■ **Supplied material**
'''

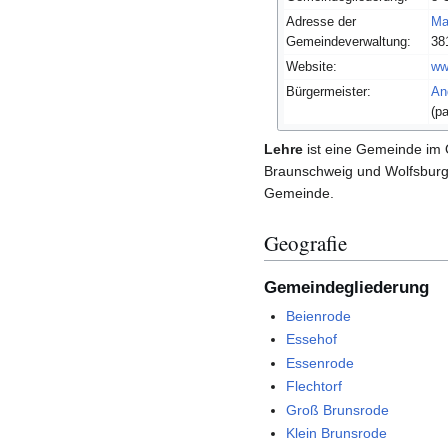
Adresse der
Ma
Gemeindeverwaltung:
38
Website:
ww
Bürgermeister:
An
(pa
Lehre
ist eine Gemeinde im
Braunschweig und Wolfsburg,
Gemeinde.
Geografie
Gemeindegliederung
Beienrode
Essehof
Essenrode
Flechtorf
Groß Brunsrode
Klein Brunsrode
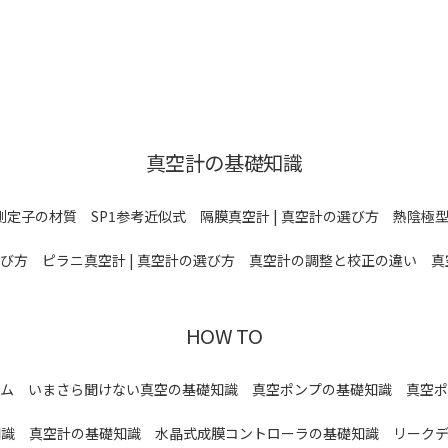
真空計の基礎知識
測定子の材質
SP1参考近似式
隔膜真空計 | 真空計の選び方
熱陰極型
選び方
ピラニ真空計 | 真空計の選び方
真空計の調整と校正の違い
真
HOW TO
ム
いまさら聞けない真空の基礎知識
真空ポンプの基礎知識
真空ポ
知識
真空計の基礎知識
水晶式成膜コントローラの基礎知識
リーク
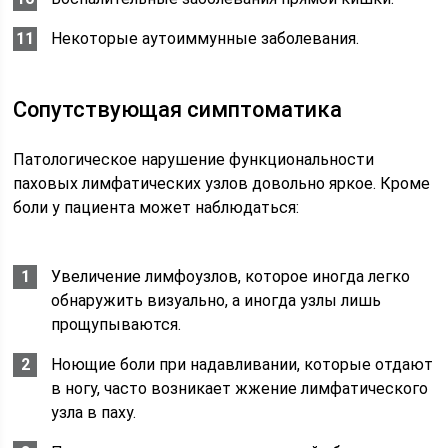
Некоторые аутоиммунные заболевания.
Сопутствующая симптоматика
Патологическое нарушение функциональности
паховых лимфатических узлов довольно яркое. Кроме
боли у пациента может наблюдаться:
Увеличение лимфоузлов, которое иногда легко
обнаружить визуально, а иногда узлы лишь
прощупываются.
Ноющие боли при надавливании, которые отдают
в ногу, часто возникает жжение лимфатического
узла в паху.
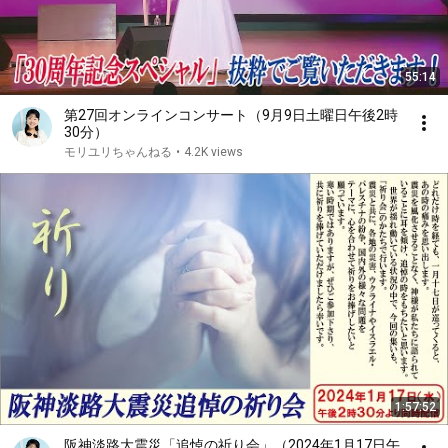
55:14
第27回オンラインコンサート（9月9日土曜日午後2時
30分）
モリユリちゃんねる
•
4.2K views
1:57:52
阪神淡路大震災「追悼の祈り会」（2024年1月17日午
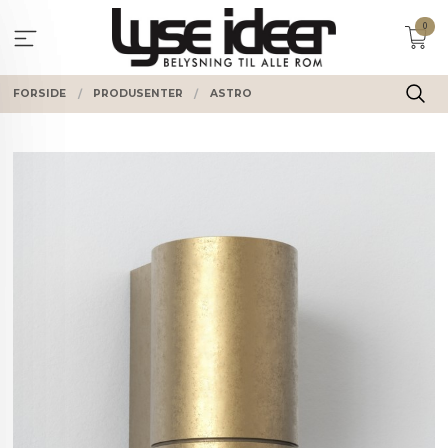
Gå
0
til
innholdet
FORSIDE
PRODUSENTER
ASTRO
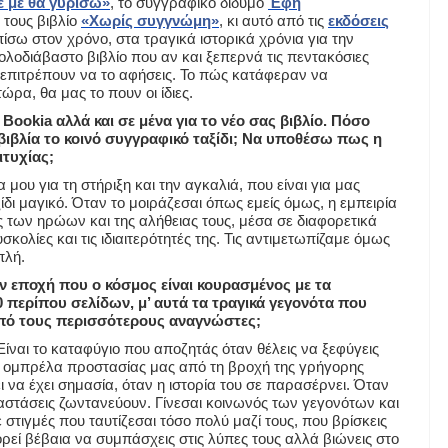
ε με θα γυρίσω»
, το συγγραφικό δίδυμο
Έφη
 τους βιβλίο
«Χωρίς συγγνώμη»
, κι αυτό από τις
εκδόσεις
 πίσω στον χρόνο, στα τραγικά ιστορικά χρόνια για την
ολοδιάβαστο βιβλίο που αν και ξεπερνά τις πεντακόσιες
’ επιτρέπουν να το αφήσεις. Το πώς κατάφεραν να
ρα, θα μας το πουν οι ίδιες.
Bookia αλλά και σε μένα για το νέο σας βιβλίο. Πόσο
βιβλία το κοινό συγγραφικό ταξίδι; Να υποθέσω πως η
ιτυχίας;
ου για τη στήριξη και την αγκαλιά, που είναι για μας
ίδι μαγικό. Όταν το μοιράζεσαι όπως εμείς όμως, η εμπειρία
ς των ηρώων και της αλήθειας τους, μέσα σε διαφορετικά
σκολίες και τις ιδιαιτερότητές της. Τις αντιμετωπίζαμε όμως
πλή.
 εποχή που ο κόσμος είναι κουρασμένος με τα
 περίπου σελίδων, μ’ αυτά τα τραγικά γεγονότα που
 από τους περισσότερους αναγνώστες;
 Είναι το καταφύγιο που αποζητάς όταν θέλεις να ξεφύγεις
η ομπρέλα προστασίας μας από τη βροχή της γρήγορης
να έχει σημασία, όταν η ιστορία του σε παρασέρνει. Όταν
ταστάσεις ζωντανεύουν. Γίνεσαι κοινωνός των γεγονότων και
ιγμές που ταυτίζεσαι τόσο πολύ μαζί τους, που βρίσκεις
ορεί βέβαια να συμπάσχεις στις λύπες τους αλλά βιώνεις στο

'''

Take from the material above every line that includes the word "συγγραφικό".

, το συγγραφικό δίδυμο
βιβλία το κοινό συγγραφικό ταξίδι; Να υποθέσω πως η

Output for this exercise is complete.